Ma Man-kei (馬萬祺 (Mǎ Wànqí, Maa^{5} Maan^{6}-kei^{4}); October 1919 – May 26, 2014) was a Chinese-Macau businessman, tycoon, entrepreneur and politician. A strong supporter of the Chinese Communist Party, Ma was a proponent of the transfer of sovereignty over Macau from Portugal to the People's Republic of China, which took place in 1999. Ma was vice chairman of the Chinese People's Political Consultative Conference's (CPPCC) eighth, ninth, tenth and eleventh sessions, beginning in 1993.

Ma was born in 1919 in Nanhai County, Guangdong. He moved to Hong Kong and opened his first business during the late 1930s. He later went to Macau in the 1940s and expanded his business. He aided the Chinese Communist Party during the 1950s by importing commodities from Macau and Hong Kong to mainland China.

Ma served as the vice chairman of the committee which drafted the basic laws for the Macau Special Administrative Region and had a hand in the territory's transfer. He was also president of the Macau Chamber of Commerce for life.

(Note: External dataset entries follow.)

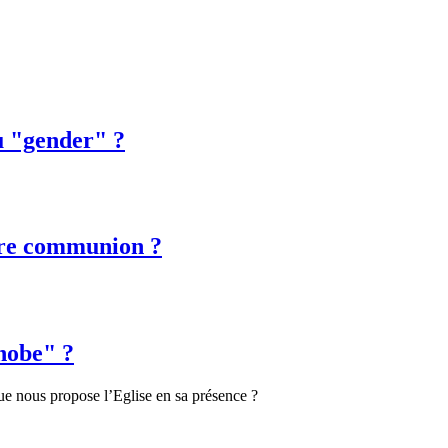
u "gender" ?
ère communion ?
phobe" ?
e nous propose l’Eglise en sa présence ?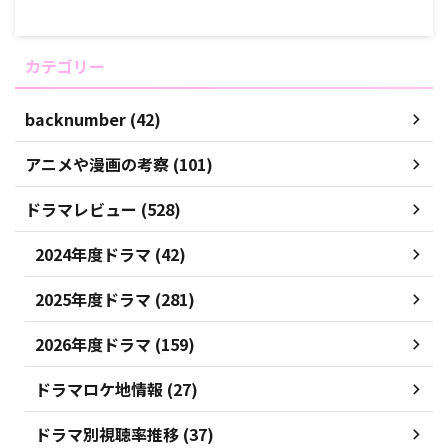
カテゴリー
backnumber (42)
アニメや漫画の考察 (101)
ドラマレビュー (528)
2024年度ドラマ (42)
2025年度ドラマ (281)
2026年度ドラマ (159)
ドラマロケ地情報 (27)
ドラマ別視聴率推移 (37)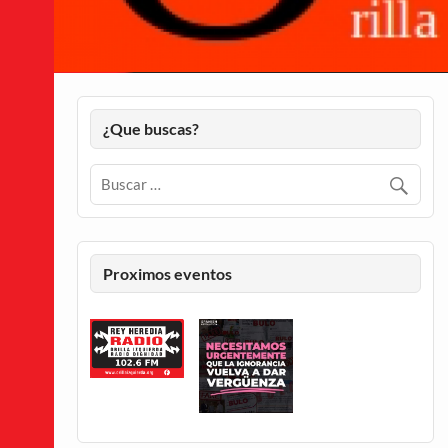
¿Que buscas?
Proximos eventos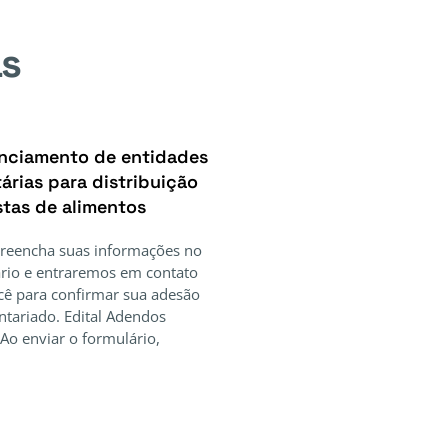
as
nciamento de entidades
árias para distribuição
stas de alimentos
Preencha suas informações no
rio e entraremos em contato
ê para confirmar sua adesão
ntariado. Edital Adendos
Ao enviar o formulário,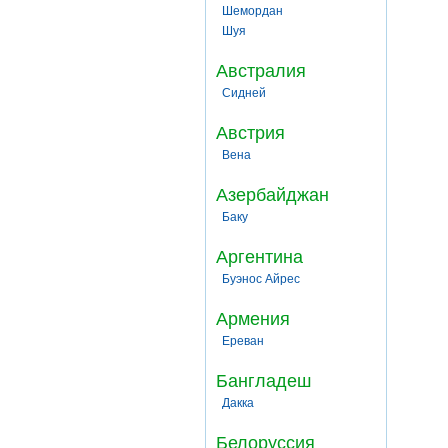
Шемордан
Шуя
Австралия
Сидней
Австрия
Вена
Азербайджан
Баку
Аргентина
Буэнос Айрес
Армения
Ереван
Бангладеш
Дакка
Белоруссия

Ma was a former member of the Legislative Assembly of Macau.

Ma was also the chairman of the Chinese Literature Foundation. Deng Xiaoping penned the title for one of Ma Man-kei's poems in 1998.

In 2001, Ma was one of the first recipients of the Grand Lotus Medal of Honour.

Ma died at a Beijing hospital on May 26, 2014, at the age of 95, where he had been hospitalized with heart disease for several years. His funeral was held at the Macau Forum.

Minor planet 228158 Mamankei is named in his honor.